Riz Khan: Let me ask a question that came from our Facebook page, and I'll put this to Steven Clemmons here, this came from Ninveh Albazi in California, Steven, here in the US. And Ninveh says, "The longer the US military stays, the more terrorists will come in Iraq to fight. If they leave, more bombings over power will occur. Either way the Iraqi people will suffer." How do you feel about that -- the presence of -- US presence actually being a trigger for these kind of attacks?
Steven Clemmons: Well I think that there are some people in society -- and we've seen it throughout the Middle East -- that react very viscerally and negatively to the sense that they're being occupied by foreign troops. In Afghanistan, it's one of the things that's driving Pashtun resistance beyond the question of, uh, the Taliban. And-and so, I think it would be wrong to-to-to argue that in fact the American troop presence doesn't drive some violent minorities.
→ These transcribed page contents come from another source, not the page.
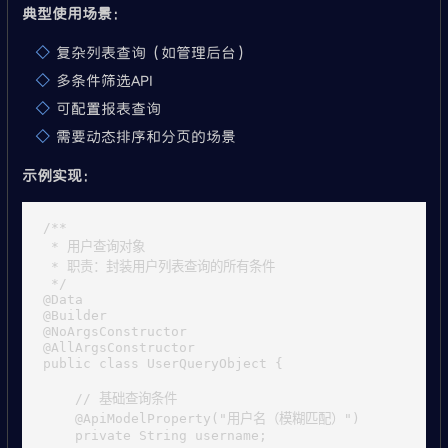
典型使用场景
：
复杂列表查询（如管理后台）
多条件筛选API
可配置报表查询
需要动态排序和分页的场景
示例实现
：
/**

 * 用户查询对象

 * 职责：封装用户列表查询的所有条件

 */

@Data

@Builder

@NoArgsConstructor

@AllArgsConstructor

public class UserQueryObject {

    // 基础查询条件

    @ApiModelProperty("用户名（模糊匹配）")

    private String username;
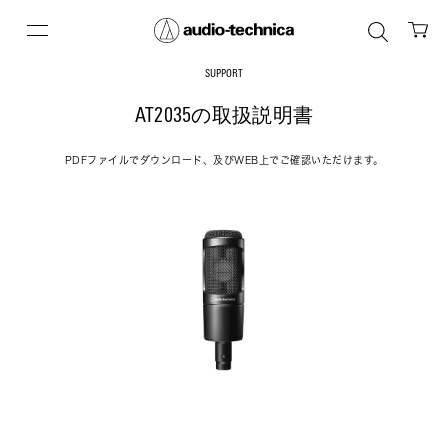
SUPPORT
AT2035の取扱説明書
PDFファイルでダウンロード、及びWEB上でご確認いただけます。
I think on the whole, Iraqi society has felt as if the United States has done more beneficial things recently and so those feelings are not as widespread. But-but certainly there are people like Robert Pape at the University of Chicago among others that have shown that foreign troop deployments do drive a kind of -- drive suicide bombings, drive some of the more radical responses from societies. So there is some truth to it. I don't think I would agree with the-the decibel level of the questioner's comments though.
Riz Khan: Well, Laith, this came in via Twitter to us, a viewer by the name of Mosharraf Zaidi who says, "Even with stability in Iraq, does Maliki have the sense to ensure a free and fair process? Is it even up to him?"
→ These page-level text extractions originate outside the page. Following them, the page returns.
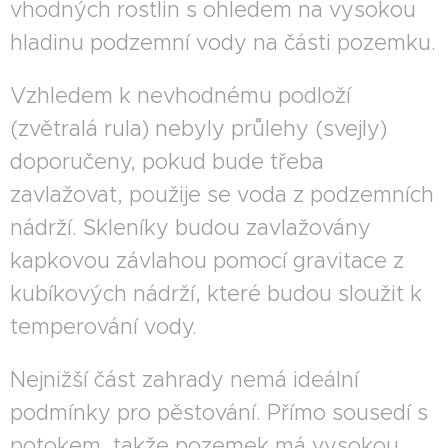
vhodných rostlin s ohledem na vysokou
hladinu podzemní vody na části pozemku.
Vzhledem k nevhodnému podloží
(zvětralá rula) nebyly průlehy (svejly)
doporučeny, pokud bude třeba
zavlažovat, použije se voda z podzemních
nádrží. Skleníky budou zavlažovány
kapkovou závlahou pomocí gravitace z
kubíkových nádrží, které budou sloužit k
temperování vody.
Nejnižší část zahrady nemá ideální
podmínky pro pěstování. Přímo sousedí s
potokem, takže pozemek má vysokou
Laith Kubba: Well, I mean, the good news is there is sufficient, I think, awareness and organization in Iraq to have elections that are, generally speaking, fair and free. I think the last elections had a high turnout -- about 70%. Of course, there were cases of fraud. But by and large, I think it was representative. So that's on the good side. But I think on the negative side, even if you had representatives in Parliament, the system is in a grid-lock because it's a parliamentary system, not a presidential system. It does not produce an effective executive that takes the country and move forward. You have, ultimately, a quote over power and that paralyzes government.
Riz Khan: I'll get to the intracacise of that in a moment because there are some interesting intracacies to the elections in Iraq but, Scott, if I could put this to you from LiveStation chat room, people are online here, Crane in the USA says, "How can fair and transparant elections be ensured when there are repeated bombings?" And let me ask you, do you think the elections will go ahead in January with all the delays and potential problems?
J. Scott Carpenter: I do. I'm a perinally optimist about this, that at the last minute -- however late the last minute is, the Iraqis will find some way to have these elections because they see how important they are to the political future of Iraq, to American withdrawal -- frankly. I do think there will be elections that are credible in Iraq because people don't trust each other and so there will be lots of observation which is what drove the credibility and legitimacy of the provincial elections is that there were so many political party observers watching one another that when the results were broadcast, no one really questioned the legitimacy of the results.
Riz Khan: Steven Clemmons, do you think the west, there are those who think the west is really pushing for the elections as a way of closure to finally dust their hands and finally close the chapter on Iraq.
Steven Clemmons: I don't think it's just to dust their hands and put a punctuation point. I mean I think everyone would like to see that what we did there succeeded in something. But I think that we've seen Iraqi society already get near ripping itself in shreds internally and the reason why elections and civil institution building and these democratic processes which J. and Laith were speaking about are so important is it creates opportunites for cohesive and collaborative governance within Iraq. That if it doesn't proceed and move forward, the place has a high possibility of pulling itself apart. So I think it's much more than us saying we're done with this -- with this experiment although, clearly, I would like us to move on as well and see Iraqi society take responsibility for itself succeed. But on the other hand, I think that this is an important part of showing that the Iraqi government can have some durability and sustainability after we begin to much more greatly downsize our troop presence.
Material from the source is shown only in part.